When the emotions settle, the family said it will plead with Wood, the second oldest of four brothers, to leave Iraq, where he has worked as a self-employed contractor for more than a year.
“It’s too early to push those types of lines,” Vernon said. “He’s more interested in football and beer.”
The family said they still planned to make good on an offer to make a charitable donation to an Iraqi cause.
“We always had strong ethical difficulties with paying a ransom. That’s partly why early on we made an offer to make a charitable donation,” Malcolm said.
He still shied away from condemning his brother’s kidnappers.
“It is not possible to hate,” he said. “You do not know the people. You cannot quite understand them.”
Wood’s wife and daughter in America were overjoyed at the news, Malcolm said.

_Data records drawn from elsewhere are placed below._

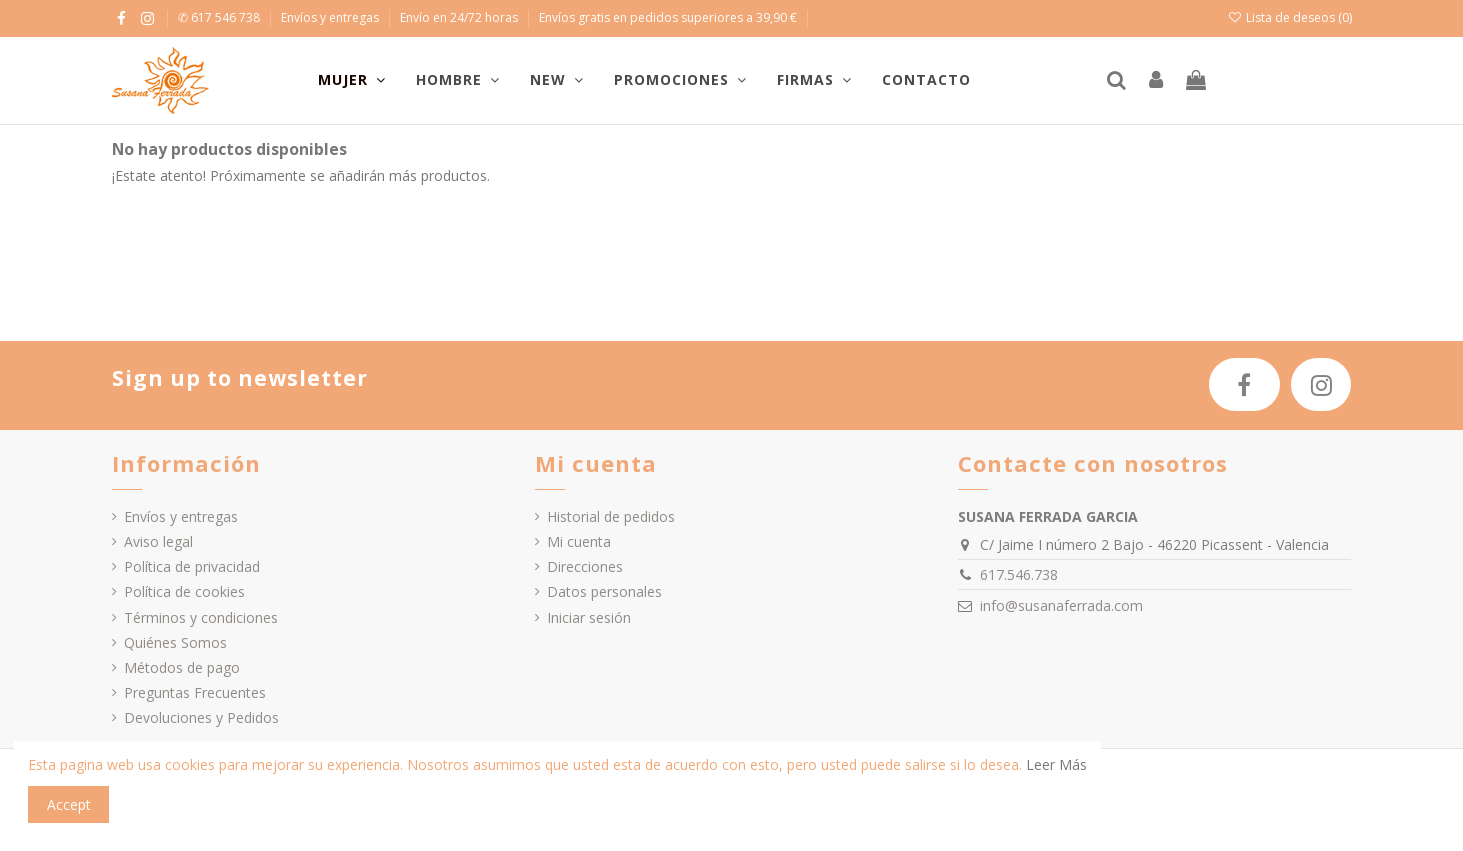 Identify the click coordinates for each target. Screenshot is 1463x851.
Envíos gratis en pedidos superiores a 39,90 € (668, 17)
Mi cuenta (579, 541)
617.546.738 (1019, 574)
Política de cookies (184, 591)
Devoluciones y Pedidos (201, 717)
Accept (69, 804)
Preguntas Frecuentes (195, 692)
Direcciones (585, 566)
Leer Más (1056, 764)
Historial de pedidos (611, 516)
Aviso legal (158, 541)
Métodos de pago (182, 667)
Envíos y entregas (331, 17)
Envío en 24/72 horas (460, 17)
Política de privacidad (192, 566)
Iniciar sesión (589, 617)
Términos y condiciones (201, 617)
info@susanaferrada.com (1061, 605)
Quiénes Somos (175, 642)
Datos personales (604, 591)
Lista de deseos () (1289, 17)
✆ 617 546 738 (220, 17) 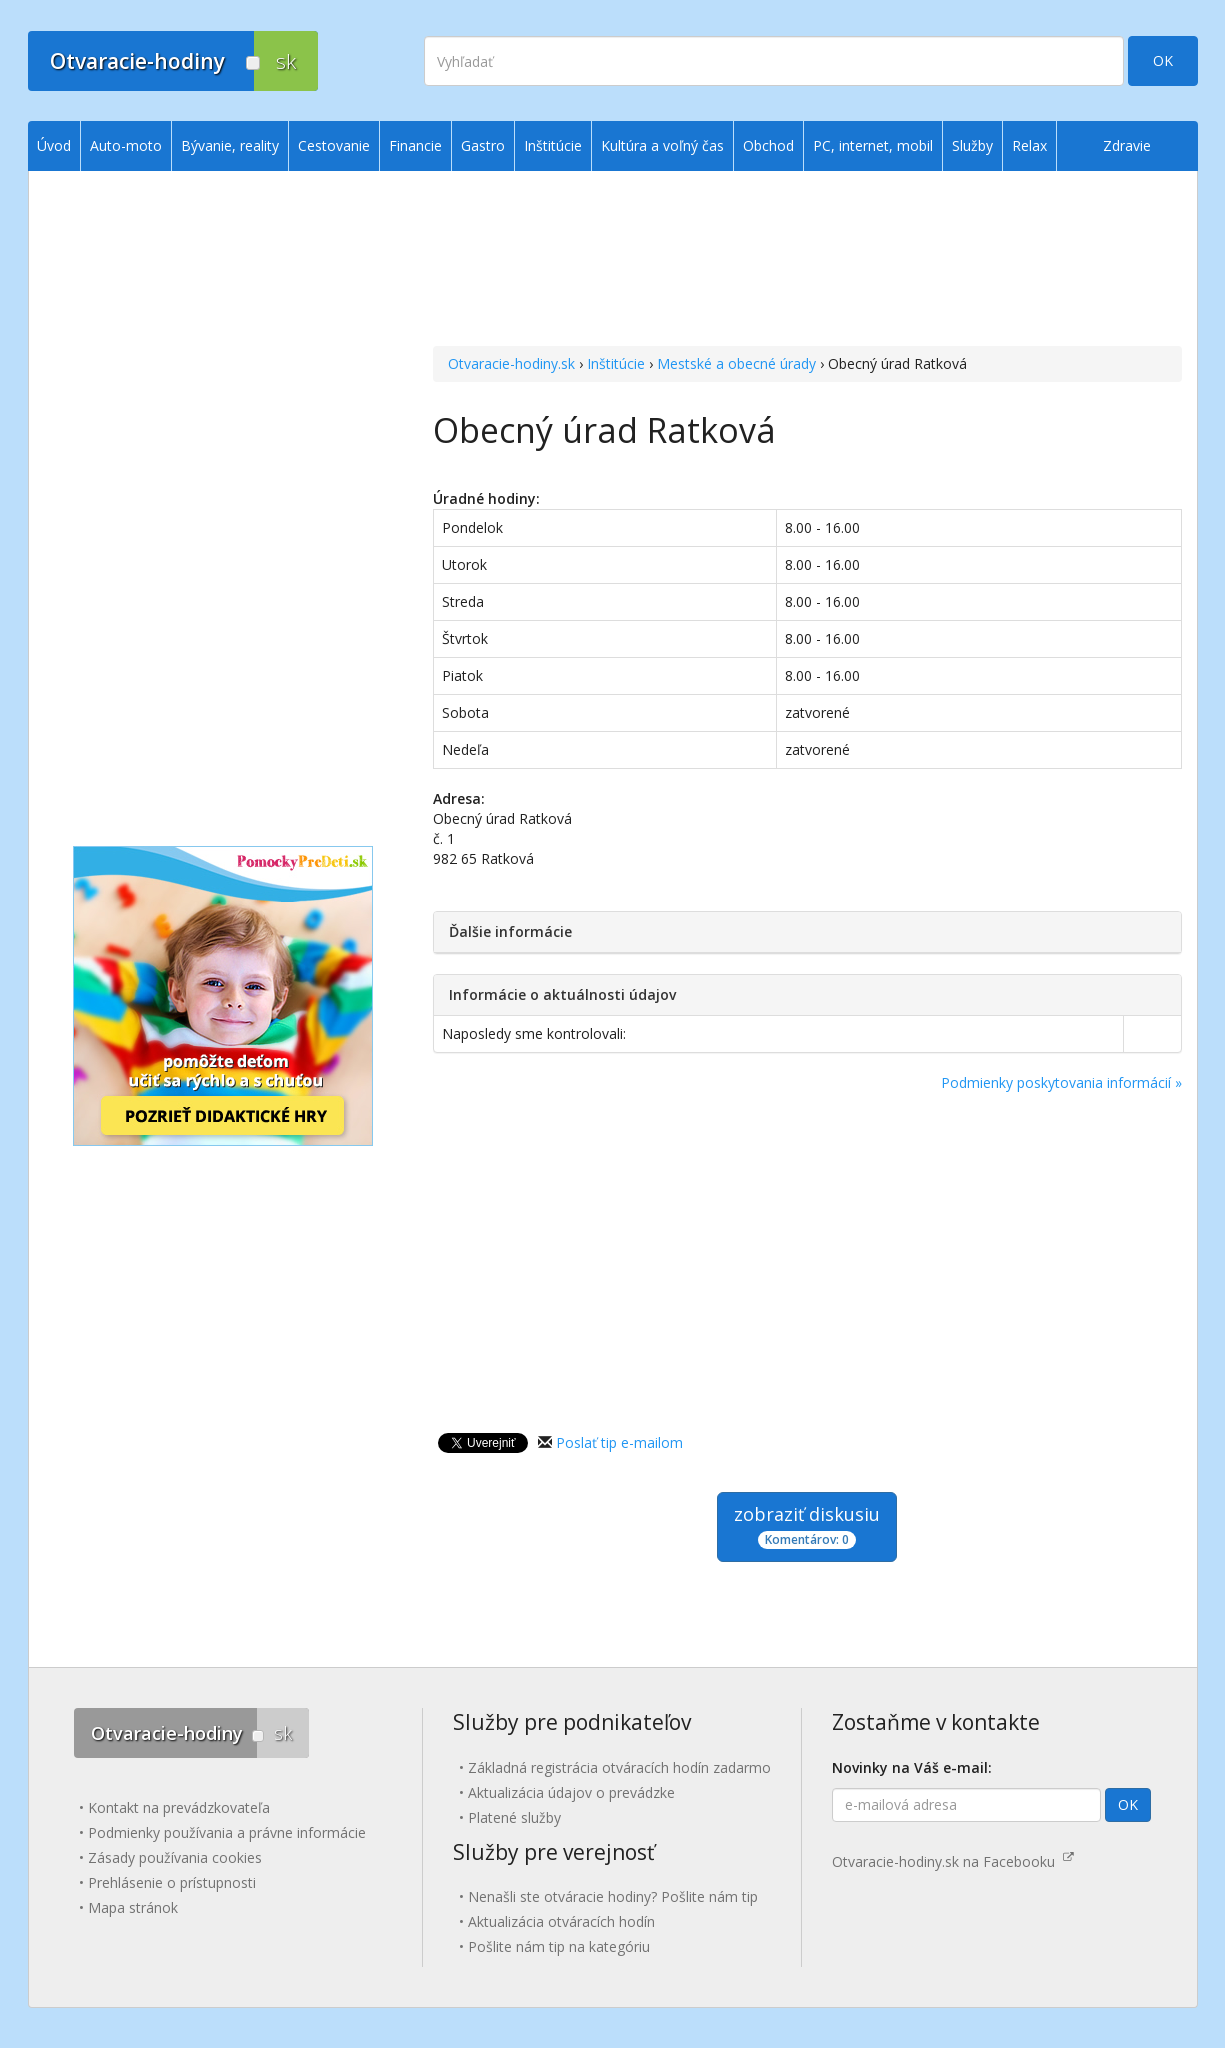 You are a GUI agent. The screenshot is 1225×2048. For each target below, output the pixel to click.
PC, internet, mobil (873, 145)
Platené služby (514, 1817)
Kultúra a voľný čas (662, 145)
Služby (972, 145)
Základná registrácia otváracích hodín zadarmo (619, 1767)
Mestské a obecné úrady (736, 363)
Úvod (54, 145)
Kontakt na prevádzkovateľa (179, 1807)
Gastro (483, 145)
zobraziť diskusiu (807, 1525)
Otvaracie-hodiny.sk (511, 363)
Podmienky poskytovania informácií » (1061, 1082)
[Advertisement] (807, 261)
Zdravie (1127, 145)
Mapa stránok (133, 1907)
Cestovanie (334, 145)
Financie (415, 145)
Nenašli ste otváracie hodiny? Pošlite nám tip (613, 1896)
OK (1163, 60)
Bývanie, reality (230, 145)
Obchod (768, 145)
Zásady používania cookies (175, 1857)
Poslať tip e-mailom (619, 1442)
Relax (1029, 145)
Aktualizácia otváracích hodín (561, 1921)
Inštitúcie (616, 363)
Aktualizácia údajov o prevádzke (571, 1792)
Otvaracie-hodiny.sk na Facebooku (953, 1861)
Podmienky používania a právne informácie (227, 1832)
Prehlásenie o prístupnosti (172, 1882)
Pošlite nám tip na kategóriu (559, 1946)
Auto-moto (126, 145)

Howard said Wood verified his identity to liberators by answering a so-called “proof-of-life” question, telling them the name of the family’s pet bulldog in the 1950s: Monty.
Howard said Wood was lucky, considering that few of the many hostages taken in Iraq had been rescued.
“Mr Wood must have a guardian angel. He is very lucky,” Howard said. “It is a miracle he’s been released.”
Downer said a “crucial intelligence tip-off” led troops to the house where Wood was captive. A gunfight ensued but no one was injured, Downer said.
Downer told parliament that Wood would leave Iraq sometime today for an undisclosed location in the Middle East.
Wood was abducted in late April. A militant group calling itself the Shura Council of the Mujahedeen of Iraq released a DVD on May 1 showing him pleading for Australia to withdraw its 1,400 troops from Iraq.
Video images released several days later showed him with a shaved head and a black eye, suggesting he had been beaten.
Brian Cook of the Geelong Cats said the team will grant Wood a lifetime membership to honour his devotion to the team.
Now the freed hostage wants just one more thing: his hair to grow back.
“He also joked that he had not liked his last haircut,” Malcolm said.